Brazilian surgeon and politician (1884–1942)

Pedro Ernesto do Rego Baptista (25 September 1884 – 10 August 1942) was a medical surgeon who became mayor of Rio de Janeiro in mid-1931. His two terms were from 30 September 1931 to 2 October 1934; and from 7 April 1935 to 4 April 1936.

==Biography==
Pedro Ernesto would later be known as the first Populist Brazilian politician. His victory in the elections for mayor was partly due to the backing of then-president of Brazil, Getúlio Vargas. During his term in office, he made several social and populist reforms in the fields of health care, education, and indigenous culture (to his credit stands the revival of the Samba).

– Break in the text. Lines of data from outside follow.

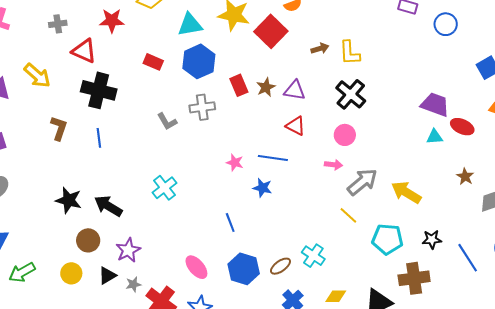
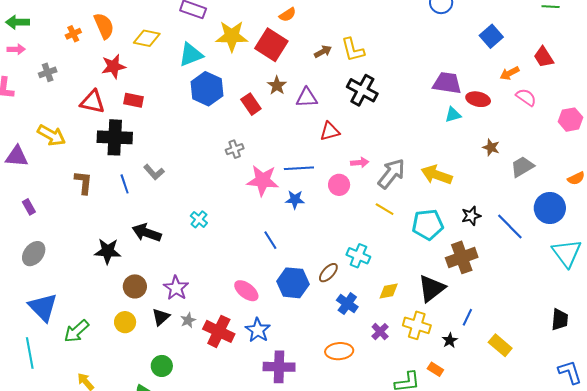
gray cross: (58, 24) -> (48, 72), moved
red rectangle: (153, 62) -> (133, 100), moved
brown star: (266, 87) -> (277, 85), moved
gray cross: (202, 107) -> (235, 149), moved, size x0.7
gray L-shape: (167, 121) -> (154, 172), moved
red triangle: (296, 126) -> (330, 131), moved, turned -30
pink circle: (345, 135) -> (339, 185), moved
pink star: (235, 163) -> (263, 180), size x1.8
cyan cross: (164, 188) -> (199, 219), size x0.7
black arrow: (108, 206) -> (147, 233), moved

He quickly became the most popular politician in Brazil, and was even considered as a suitable candidate for the future presidential elections of 1938.

In 1936, however, Ernesto was charged with participation in a communist conspiracy against the government, and was arrested. He spent the next few years defending himself against charges of treason, and was eventually absolved. By then, however, Vargas had already launched his autocratic "New State" (Estado Novo), erasing the possibility of democratic elections.

==Pedro Ernesto Medal==
In October 1980, the Municipal Chamber of Rio de Janeiro, whose building is called "Pedro Ernesto Palace", instituted a medal with his name, considered the maximum commendation of the municipality.

It was severely questioned in 2006, after the ex-deputy Roberto Jefferson, confessed defendant and impeached for participating in the "mensalão scandal", was decorated with it by his own daughter, councilor Cristiane Brasil. The cartoonist "Jaguar" returned his medal, given eight years earlier by the then councilman Chico Alencar.